- **TASK TO CARRY OUT**
Please transcribe, exactly, the line that contains "Стрілець 23 листопада - 21" and every line after it to the end of the records, and nothing else.

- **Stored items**
------------------------

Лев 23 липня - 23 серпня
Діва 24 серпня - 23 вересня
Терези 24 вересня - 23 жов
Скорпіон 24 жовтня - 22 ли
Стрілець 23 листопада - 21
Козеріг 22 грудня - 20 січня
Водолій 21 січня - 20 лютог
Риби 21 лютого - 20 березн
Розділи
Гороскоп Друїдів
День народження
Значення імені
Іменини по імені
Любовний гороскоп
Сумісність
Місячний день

------------------------

- **REPLY**
Стрілець 23 листопада - 21
Козеріг 22 грудня - 20 січня
Водолій 21 січня - 20 лютог
Риби 21 лютого - 20 березн
Розділи
Гороскоп Друїдів
День народження
Значення імені
Іменини по імені
Любовний гороскоп
Сумісність
Місячний день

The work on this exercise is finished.